By Marie McCain
The Cincinnati Enquirer
BATAVIA TWP. - Residents opposed to a planned 203-house subdivision want state environmental regulators to look into the site.
Some residents in this central Clermont County township object to the proposed development, on 99 acres of land abutting Amelia-Olive Branch and Judd roads, for a number of reasons. However, they say they're primarily concerned that the land was once a dumping ground for more than 100 barrels of lead-based paint.
They are concerned that the paint, stored on the land for about 30 years, may have leached into the soil and contaminated ground water.
Some residents have complained to the Ohio Environmental Protection Agency about the site, but the agency is still considering how it will proceed.
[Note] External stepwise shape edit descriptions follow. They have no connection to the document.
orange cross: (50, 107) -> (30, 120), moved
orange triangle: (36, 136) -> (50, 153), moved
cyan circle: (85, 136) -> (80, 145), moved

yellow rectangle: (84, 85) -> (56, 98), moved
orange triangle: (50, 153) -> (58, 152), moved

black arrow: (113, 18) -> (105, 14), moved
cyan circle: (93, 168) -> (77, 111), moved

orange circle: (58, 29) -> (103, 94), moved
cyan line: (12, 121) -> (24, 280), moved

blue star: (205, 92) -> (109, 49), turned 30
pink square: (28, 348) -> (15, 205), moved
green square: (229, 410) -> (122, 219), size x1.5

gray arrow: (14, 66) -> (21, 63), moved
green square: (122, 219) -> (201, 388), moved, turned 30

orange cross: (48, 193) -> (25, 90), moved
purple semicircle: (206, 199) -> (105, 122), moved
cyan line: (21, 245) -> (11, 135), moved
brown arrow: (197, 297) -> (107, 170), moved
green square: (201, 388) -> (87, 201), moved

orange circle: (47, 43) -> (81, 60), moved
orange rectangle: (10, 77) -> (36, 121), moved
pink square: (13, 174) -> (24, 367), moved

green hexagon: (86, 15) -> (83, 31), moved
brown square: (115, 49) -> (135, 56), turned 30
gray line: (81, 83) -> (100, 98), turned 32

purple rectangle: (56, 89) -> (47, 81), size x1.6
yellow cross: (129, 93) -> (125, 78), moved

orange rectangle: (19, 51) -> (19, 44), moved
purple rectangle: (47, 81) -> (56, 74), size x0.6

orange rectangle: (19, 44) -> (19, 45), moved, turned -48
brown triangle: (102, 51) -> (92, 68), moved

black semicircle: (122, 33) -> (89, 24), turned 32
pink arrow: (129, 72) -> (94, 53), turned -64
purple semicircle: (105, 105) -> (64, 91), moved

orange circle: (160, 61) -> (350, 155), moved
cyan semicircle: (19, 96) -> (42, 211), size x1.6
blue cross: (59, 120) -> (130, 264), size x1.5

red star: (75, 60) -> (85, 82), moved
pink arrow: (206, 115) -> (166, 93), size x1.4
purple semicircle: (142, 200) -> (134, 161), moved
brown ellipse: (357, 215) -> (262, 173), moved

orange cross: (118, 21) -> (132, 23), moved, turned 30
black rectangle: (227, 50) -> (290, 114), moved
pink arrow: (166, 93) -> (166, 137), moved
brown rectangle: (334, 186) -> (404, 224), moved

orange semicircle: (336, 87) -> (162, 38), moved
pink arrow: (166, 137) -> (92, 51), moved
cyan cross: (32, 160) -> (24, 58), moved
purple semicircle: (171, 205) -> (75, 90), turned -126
Heather Lauer, agency spokeswoman, said a site inspection is an option.
The property's owner, Batavia Township trustee Archie Wilson, believes the land is fine, and that no leaks or spills occurred.
He has said he had the barrels removed and has shown the paperwork to the OEPA. The barrels have been contained in a landfill in Michigan.
Paul Pardi, supervisor of the division of hazardous waste materials for the agency, said the property's previous owner allowed the barrels to be stored on the land by DuPont.
Pardi acknowledged that the barrels were removed and said Wilson has agreed to conduct any needed environmental impact studies as he proceeds with development.
Residents, however, say this isn't good enough. Upset that a zoning request was approved, clearing the way for the development to begin construction, residents organized and got a referendum onto the November ballot. It seeks to overturn the zoning change.
Residents also say the subdivision is too dense for the area, and would overstrain infrastructure and upset aesthetic appeal. They also contend it would lead to overcrowding of local schools.
But Wilson says the new subdivision would expand the township's tax base and ultimately lead to improvements in all of the areas residents fear will be overburdened.
Besides this issue, other township residents who live near a proposed development on 89 acres of land along Lucy Run and Apple roads are also fighting a zoning change that cleared the way for construction.
Residents contend the proposal is too dense for the available land and worry about overcrowded roads and intersections. This group has also managed to put forth a referendum in the November election.